The second challenge is for the compiler to manage data flows and partition computation to minimize bandwidth requirements. System flexibility and application portability demand that this process be much more automated than it is in current systems. Novel analysis techniques and layout algorithms are required. Partitioning becomes especially critical when some of the advanced hardware mechanisms described earlier are available: the computation requested by the programmer must be divided among the main processors, embedded processors in various parts of the system, and reconfigurable logic if it is present.

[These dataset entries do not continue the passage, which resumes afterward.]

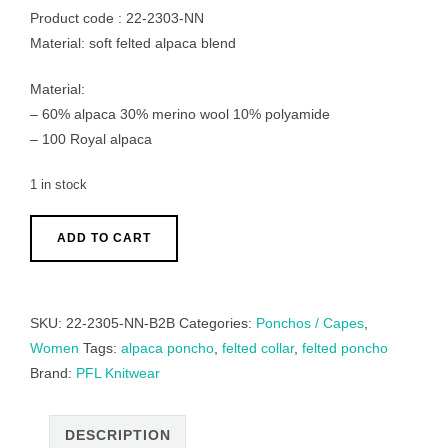
Product code : 22-2303-NN
Material: soft felted alpaca blend
Material:
– 60% alpaca 30% merino wool 10% polyamide
– 100 Royal alpaca
1 in stock
Poncho
ADD TO CART
/
collar
scarf
SKU:
22-2305-NN-B2B
Categories:
Ponchos / Capes
,
brushed
Women
Tags:
alpaca poncho
,
felted collar
,
felted poncho
alpaca
Brand:
PFL Knitwear
blend
2
color
DESCRIPTION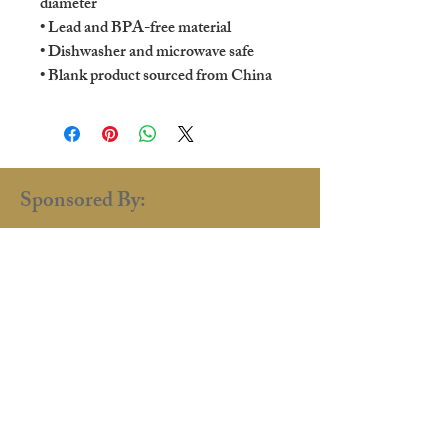
diameter
• Lead and BPA-free material
• Dishwasher and microwave safe
• Blank product sourced from China
Sponsored By:
renaissance.faire.uk@gmail.com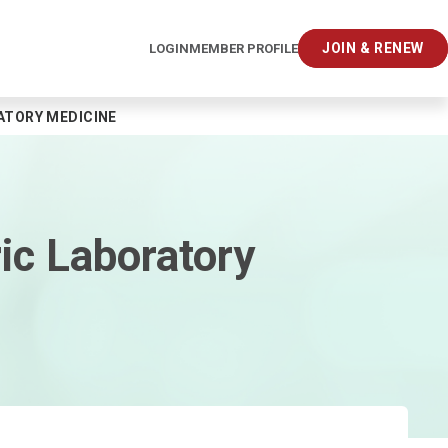
JOIN & RENEW
LOGIN
MEMBER PROFILE
ATORY MEDICINE
ic Laboratory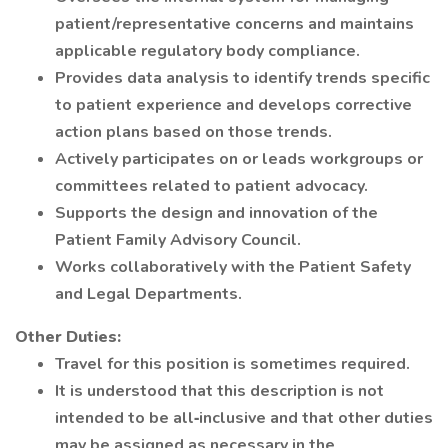
patient/representative concerns and maintains
applicable regulatory body compliance.
Provides data analysis to identify trends specific
to patient experience and develops corrective
action plans based on those trends.
Actively participates on or leads workgroups or
committees related to patient advocacy.
Supports the design and innovation of the
Patient Family Advisory Council.
Works collaboratively with the Patient Safety
and Legal Departments.
Other Duties:
Travel for this position is sometimes required.
It is understood that this description is not
intended to be all‐inclusive and that other duties
may be assigned as necessary in the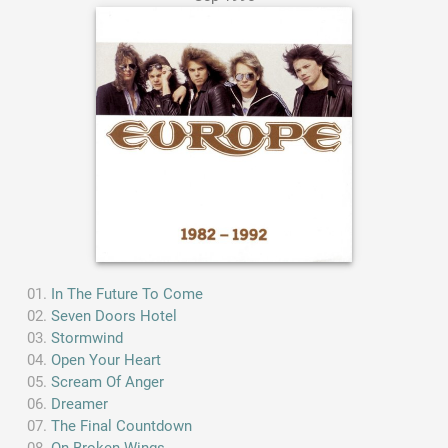
In The Future To Come
Seven Doors Hotel
Stormwind
Open Your Heart
Scream Of Anger
Dreamer
The Final Countdown
On Broken Wings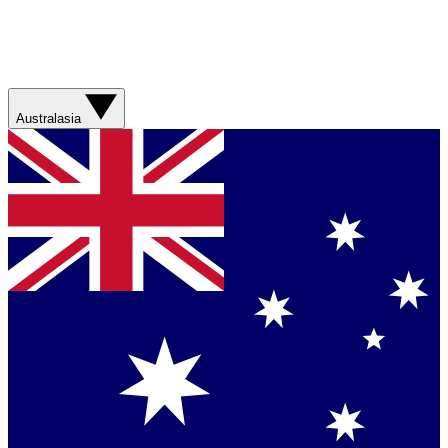
Australasia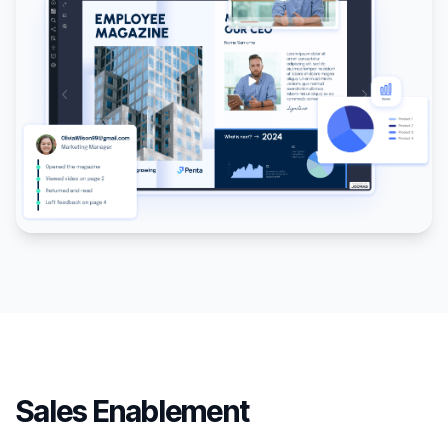
Sales Enablement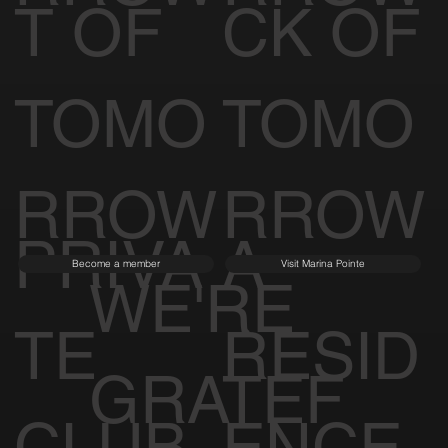
T OF
CK OF
TOMO
TOMO
RROW
RROW
PRIVA
A
Become a member
Visit Marina Pointe
WE'RE
TE
RESID
GRATEF
CLUB
ENCE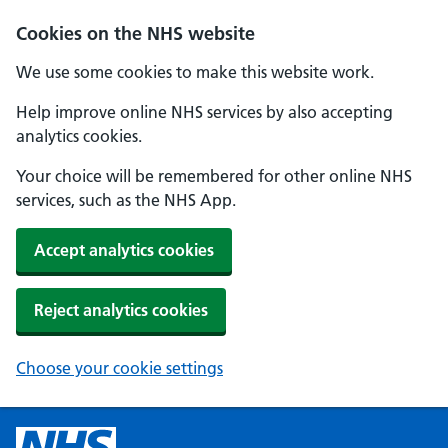
Cookies on the NHS website
We use some cookies to make this website work.
Help improve online NHS services by also accepting
analytics cookies.
Your choice will be remembered for other online NHS
services, such as the NHS App.
Accept analytics cookies
Reject analytics cookies
Choose your cookie settings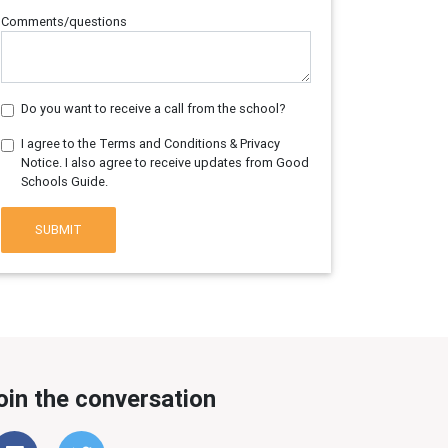
Comments/questions
Do you want to receive a call from the school?
I agree to the Terms and Conditions & Privacy
Notice. I also agree to receive updates from Good
Schools Guide.
SUBMIT
oin the conversation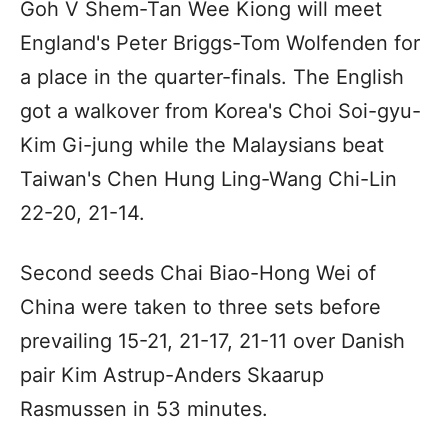
Goh V Shem-Tan Wee Kiong will meet
England's Peter Briggs-Tom Wolfenden for
a place in the quarter-finals. The English
got a walkover from Korea's Choi Soi-gyu-
Kim Gi-jung while the Malaysians beat
Taiwan's Chen Hung Ling-Wang Chi-Lin
22-20, 21-14.
Second seeds Chai Biao-Hong Wei of
China were taken to three sets before
prevailing 15-21, 21-17, 21-11 over Danish
pair Kim Astrup-Anders Skaarup
Rasmussen in 53 minutes.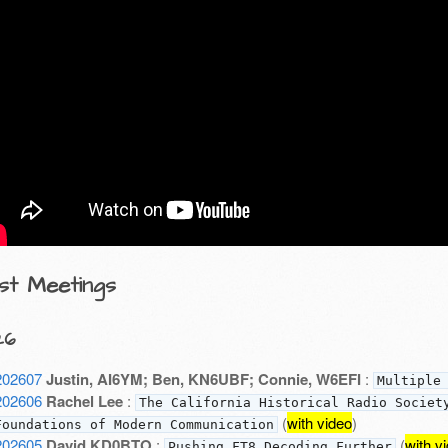
st Meetings
26
202607
Justin, AI6YM; Ben, KN6UBF; Connie, W6EFI
:
Multiple
202606
Rachel Lee
:
The California Historical Radio Societ
(
with video
)
Foundations of Modern Communication
202605
David KD0BTO
:
(
with v
Pushing FT8 Decoding Further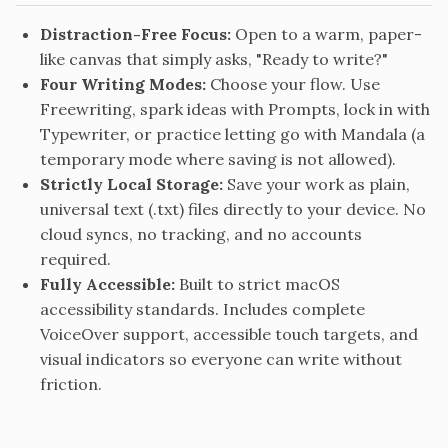
Distraction-Free Focus:
Open to a warm, paper-
like canvas that simply asks, "Ready to write?"
Four Writing Modes:
Choose your flow. Use
Freewriting, spark ideas with Prompts, lock in with
Typewriter, or practice letting go with Mandala (a
temporary mode where saving is not allowed).
Strictly Local Storage:
Save your work as plain,
universal text (.txt) files directly to your device. No
cloud syncs, no tracking, and no accounts
required.
Fully Accessible:
Built to strict macOS
accessibility standards. Includes complete
VoiceOver support, accessible touch targets, and
visual indicators so everyone can write without
friction.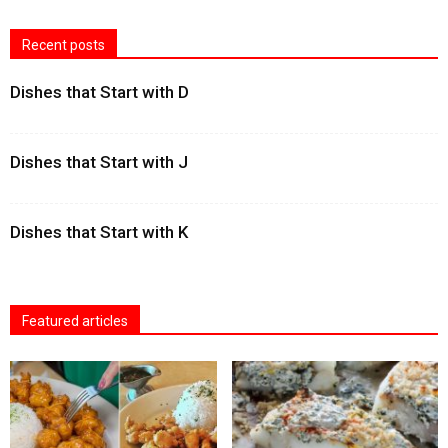
Recent posts
Dishes that Start with D
Dishes that Start with J
Dishes that Start with K
Featured articles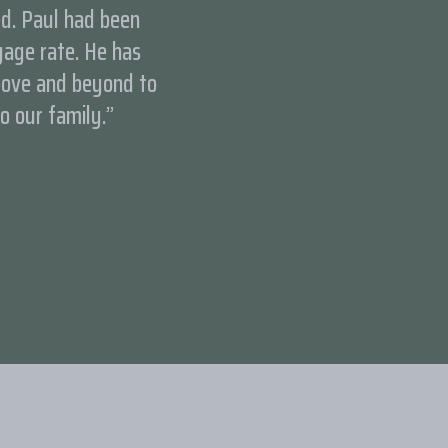
ed. Paul had been
age rate. He has
bove and beyond to
to our family.”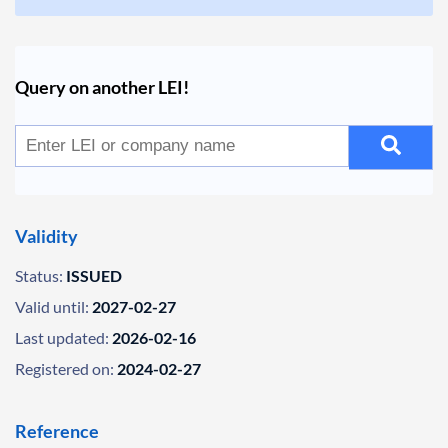
Query on another LEI!
Validity
Status:
ISSUED
Valid until:
2027-02-27
Last updated:
2026-02-16
Registered on:
2024-02-27
Reference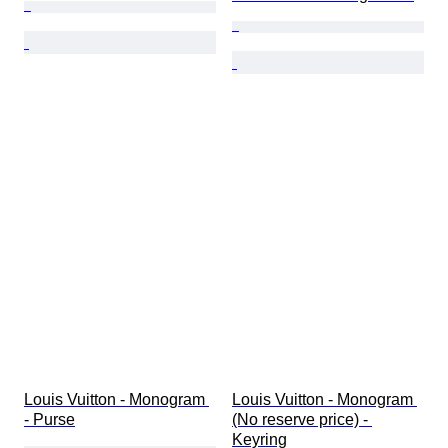
Louis Vuitton - Monogram 
Louis Vuitton - Monogram 
- Purse
(No reserve price) - 
Keyring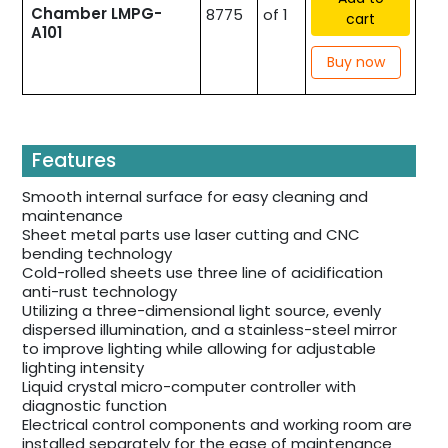
Chamber LMPG-
8775
of 1
cart
A101
Buy now
Features
Smooth internal surface for easy cleaning and
maintenance
Sheet metal parts use laser cutting and CNC
bending technology
Cold-rolled sheets use three line of acidification
anti-rust technology
Utilizing a three-dimensional light source, evenly
dispersed illumination, and a stainless-steel mirror
to improve lighting while allowing for adjustable
lighting intensity
Liquid crystal micro-computer controller with
diagnostic function
Electrical control components and working room are
installed separately for the ease of maintenance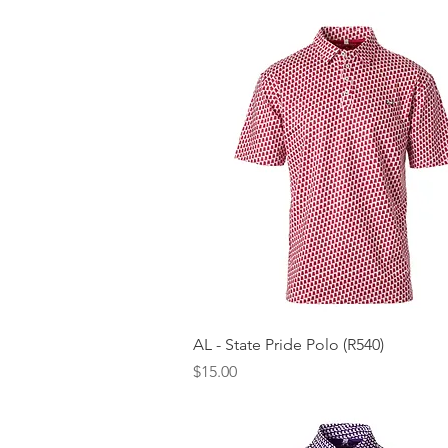
Quick View
AL - State Pride Polo (R540)
Price
$15.00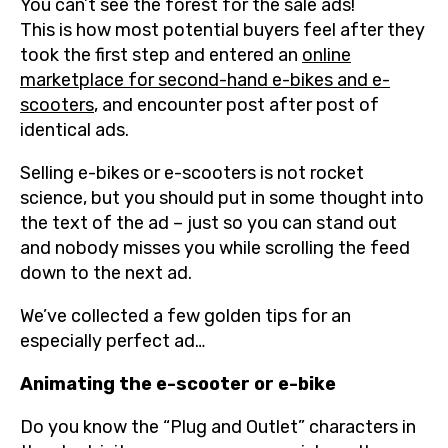
You can’t see the forest for the sale ads!
This is how most potential buyers feel after they
took the first step and entered an
online
marketplace for second-hand e-bikes and e-
scooters
, and encounter post after post of
identical ads.
Selling e-bikes or e-scooters is not rocket
science, but you should put in some thought into
the text of the ad – just so you can stand out
and nobody misses you while scrolling the feed
down to the next ad.
We’ve collected a few golden tips for an
especially perfect ad…
Animating the e-scooter or e-bike
Do you know the “Plug and Outlet” characters in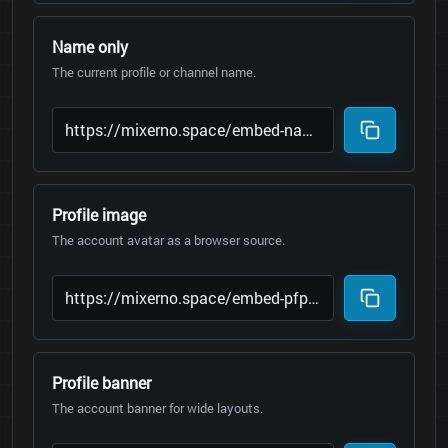
Name only
The current profile or channel name.
Profile image
The account avatar as a browser source.
Profile banner
The account banner for wide layouts.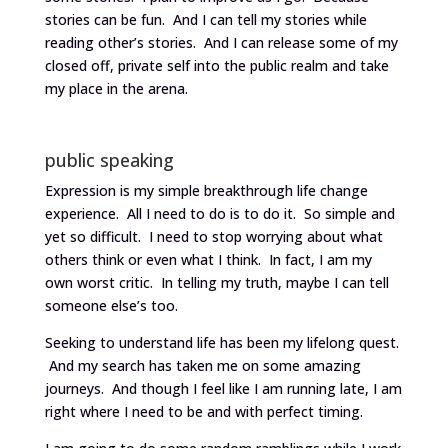
stories can be fun. And I can tell my stories while
reading other’s stories. And I can release some of my
closed off, private self into the public realm and take
my place in the arena.
public speaking
Expression is my simple breakthrough life change
experience. All I need to do is to do it. So simple and
yet so difficult. I need to stop worrying about what
others think or even what I think. In fact, I am my
own worst critic. In telling my truth, maybe I can tell
someone else’s too.
Seeking to understand life has been my lifelong quest.
And my search has taken me on some amazing
journeys. And though I feel like I am running late, I am
right where I need to be and with perfect timing.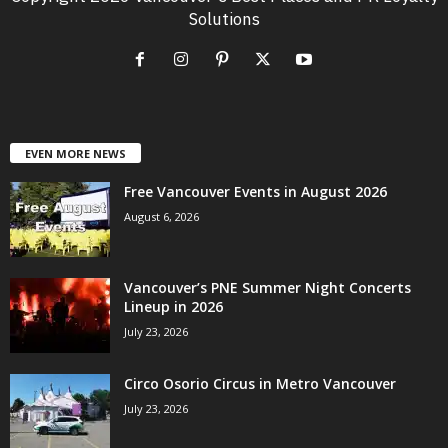
Solutions
EVEN MORE NEWS
Free Vancouver Events in August 2026
August 6, 2026
Vancouver’s PNE Summer Night Concerts
Lineup in 2026
July 23, 2026
Circo Osorio Circus in Metro Vancouver
July 23, 2026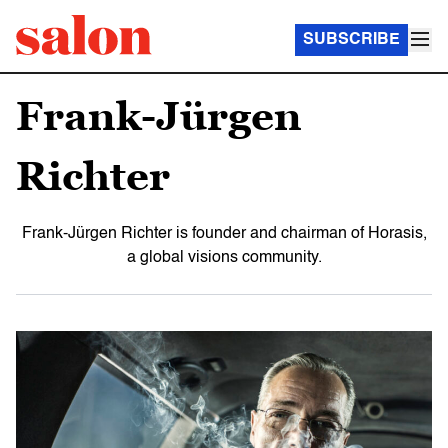
SUBSCRIBE
Frank-Jürgen
Richter
Frank-Jürgen Richter is founder and chairman of Horasis,
a global visions community.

The third challenge is for the compiler to participate in dynamically rebalancing the system as external inputs or user requests change. This has traditionally been the sole responsibility of the operating system, but given the bandwidth and latency requirements of a control station, there can be significant benefits from taking advantage of the compiler and its intimate knowledge of the internals of the applications.
Programming languages
To make control stations as flexible as current general-purpose systems, the programming environment must make it as easy as possible to build new applications and understand their behavior. In addition to requiring research on compilers, performance monitors, and debuggers, the computational model for control stations is sufficiently different from that of current applications that this requirement may justify novel language mechanisms. Data streams, that is, data objects whose values change over time rather than being stable until modified by the sequential flow of control, are a vital data type that may deserve first-class status. External wall clock time should be ubiquitous, for example making the expected latency of methods visible to clients of an interface. Language features that interfere with the compiler's ability to partition and pipeline the computation should be deprecated. Mechanisms for making cache behavior more predictable should be added.
Summary
There are significant synergies between the research efforts required to address these challenges at the various levels of the system. Data-centric hardware architectures require operating system and compiler support to function effiently. Operating system latency management and safe direct application access to the hardware require novel hardware support. Automated partitioning and pipelining of the application by the compiler may benefit significantly from novel language features. While there are clearly ways that each level of the system could be improved independently, designing the levels to work smoothly together will provide the quantum leap in system capability demanded by the stringent requirements of control stations.
Conclusion
The control station will become a ubiquitous computing paradigm in the next century as more and more functions of industry and government come to depend on rapid, effective response to situational data gathered throughout the organization. Control stations create requirements for massive bandwidth, predictable latency, and flexibility that cannot be satisfied by current system designs. Satisfying these requirements will require progress at all system levels with the potential for significant synergy between features at the various levels. The control station is therefore a fruitful direction for computer systems research.